▶ [WORK TO COMPLETE] These records contain pictures, which must be left out; copy exactly the lines from the one with "(магістерський). Шифр академічної групи: КДТАм-1-20-1.4д. Дата" up to and including the one with "Compartilhamento simplificado via".

________________

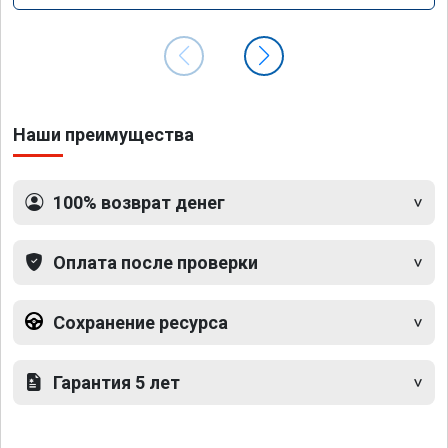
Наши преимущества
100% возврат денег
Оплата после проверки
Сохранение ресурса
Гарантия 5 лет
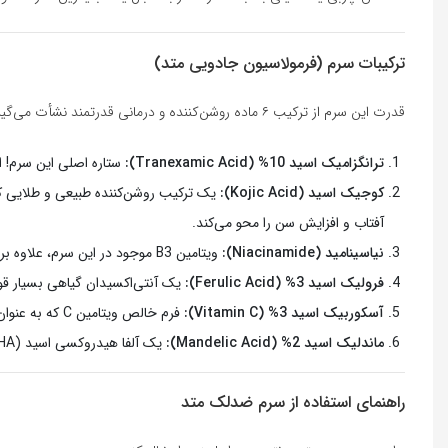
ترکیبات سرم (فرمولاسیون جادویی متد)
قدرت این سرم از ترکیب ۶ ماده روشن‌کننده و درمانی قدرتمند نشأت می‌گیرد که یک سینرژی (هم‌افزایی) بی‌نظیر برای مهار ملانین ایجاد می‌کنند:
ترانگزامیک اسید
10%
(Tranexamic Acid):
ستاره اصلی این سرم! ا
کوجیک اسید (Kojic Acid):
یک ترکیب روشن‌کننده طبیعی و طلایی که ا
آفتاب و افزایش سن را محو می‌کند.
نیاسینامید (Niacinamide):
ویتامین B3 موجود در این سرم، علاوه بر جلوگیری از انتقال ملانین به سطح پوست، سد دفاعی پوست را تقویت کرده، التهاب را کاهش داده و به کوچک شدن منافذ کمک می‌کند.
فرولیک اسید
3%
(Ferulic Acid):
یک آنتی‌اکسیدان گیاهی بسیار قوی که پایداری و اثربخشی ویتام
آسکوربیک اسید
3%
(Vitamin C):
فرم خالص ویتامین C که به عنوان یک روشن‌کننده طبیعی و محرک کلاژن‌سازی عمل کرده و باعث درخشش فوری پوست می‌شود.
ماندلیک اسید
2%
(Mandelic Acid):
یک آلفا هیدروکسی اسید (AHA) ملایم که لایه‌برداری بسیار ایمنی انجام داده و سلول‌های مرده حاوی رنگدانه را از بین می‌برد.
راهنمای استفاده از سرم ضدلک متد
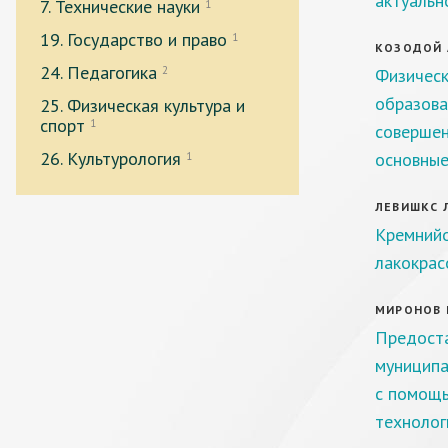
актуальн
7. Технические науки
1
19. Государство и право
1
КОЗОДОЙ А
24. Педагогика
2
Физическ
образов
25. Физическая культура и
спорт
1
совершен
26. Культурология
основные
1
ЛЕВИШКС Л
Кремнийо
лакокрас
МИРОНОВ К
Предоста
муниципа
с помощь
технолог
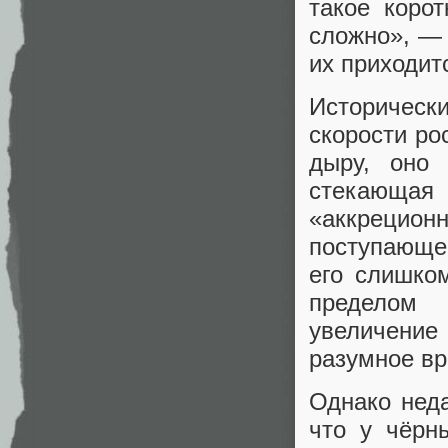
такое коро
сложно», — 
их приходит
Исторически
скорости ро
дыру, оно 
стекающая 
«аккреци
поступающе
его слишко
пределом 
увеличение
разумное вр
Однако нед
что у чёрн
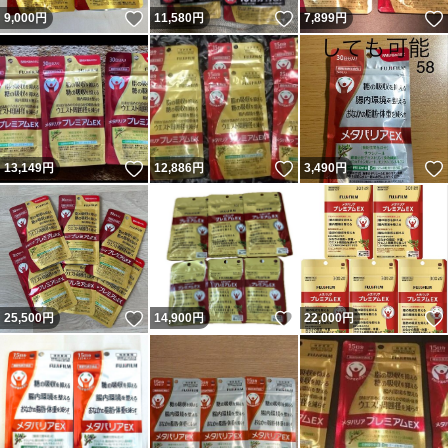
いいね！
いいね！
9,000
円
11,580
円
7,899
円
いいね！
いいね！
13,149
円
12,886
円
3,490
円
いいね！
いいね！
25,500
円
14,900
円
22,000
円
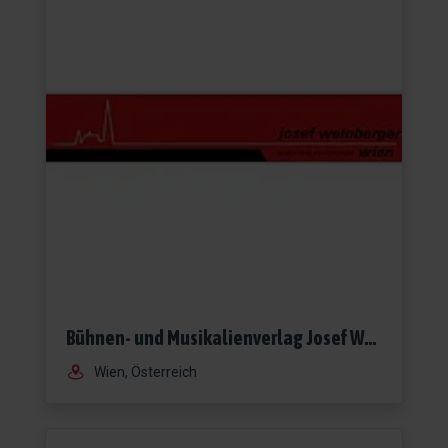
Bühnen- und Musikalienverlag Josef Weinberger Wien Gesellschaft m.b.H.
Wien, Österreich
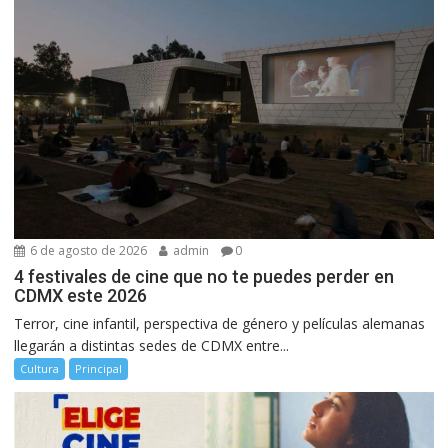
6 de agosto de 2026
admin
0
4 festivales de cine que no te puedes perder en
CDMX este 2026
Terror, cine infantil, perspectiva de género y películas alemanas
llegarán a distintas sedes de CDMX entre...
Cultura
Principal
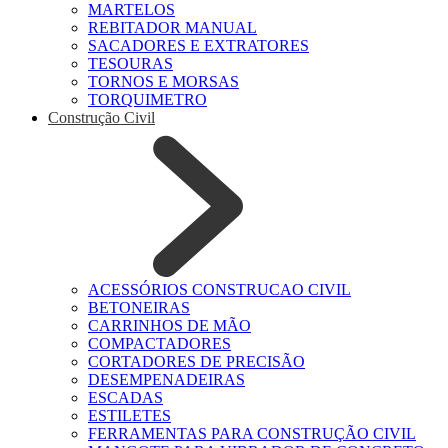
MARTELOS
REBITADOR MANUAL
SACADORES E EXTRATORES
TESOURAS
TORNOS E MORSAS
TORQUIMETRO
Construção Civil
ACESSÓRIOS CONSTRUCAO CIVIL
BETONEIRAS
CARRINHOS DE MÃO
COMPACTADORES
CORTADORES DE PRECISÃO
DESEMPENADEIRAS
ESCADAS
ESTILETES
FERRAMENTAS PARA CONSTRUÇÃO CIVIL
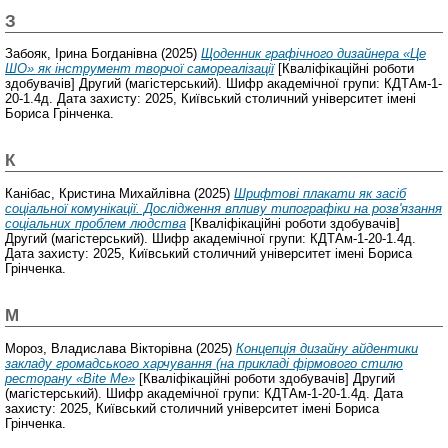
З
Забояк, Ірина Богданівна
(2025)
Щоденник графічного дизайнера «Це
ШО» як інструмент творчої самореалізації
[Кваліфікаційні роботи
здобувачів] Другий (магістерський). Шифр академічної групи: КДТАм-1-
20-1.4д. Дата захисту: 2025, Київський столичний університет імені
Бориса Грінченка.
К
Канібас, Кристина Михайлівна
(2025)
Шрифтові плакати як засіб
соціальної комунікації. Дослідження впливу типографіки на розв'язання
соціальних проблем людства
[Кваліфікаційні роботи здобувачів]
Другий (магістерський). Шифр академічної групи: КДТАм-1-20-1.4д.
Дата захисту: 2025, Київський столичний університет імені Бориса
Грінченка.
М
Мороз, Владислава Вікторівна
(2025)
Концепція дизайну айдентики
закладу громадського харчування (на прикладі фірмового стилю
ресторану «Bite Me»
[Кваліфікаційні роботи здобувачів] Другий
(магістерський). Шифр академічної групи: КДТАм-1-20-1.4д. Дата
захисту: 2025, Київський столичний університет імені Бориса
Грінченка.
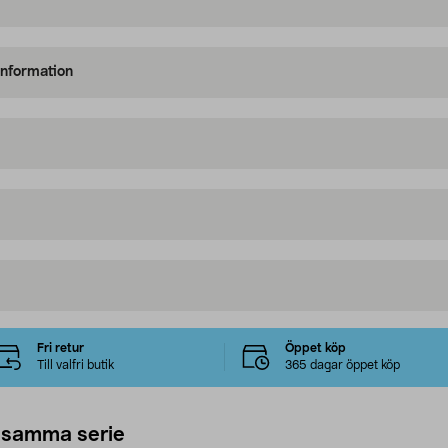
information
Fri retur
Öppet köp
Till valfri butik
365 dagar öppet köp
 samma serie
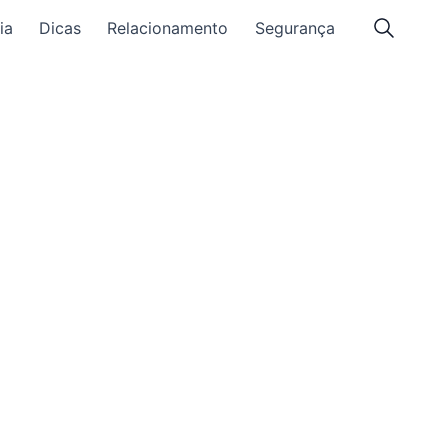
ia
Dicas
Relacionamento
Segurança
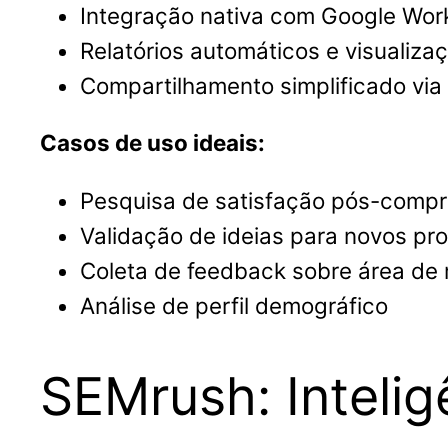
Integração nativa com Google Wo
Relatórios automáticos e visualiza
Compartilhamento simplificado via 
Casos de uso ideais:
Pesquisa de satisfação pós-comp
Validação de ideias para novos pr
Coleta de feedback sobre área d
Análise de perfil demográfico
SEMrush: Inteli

________________

▶ [FINISHED TASK]
(магістерський). Шифр академічної групи: КДТАм-1-20-1.4д. Дата
захисту: 2025, Київський столичний університет імені Бориса
Грінченка.
information
Fri retur
Öppet köp
Till valfri butik
365 dagar öppet köp
 samma serie
ia
Dicas
Relacionamento
Segurança
Integração nativa com Google Wo
Relatórios automáticos e visualiza
Compartilhamento simplificado via 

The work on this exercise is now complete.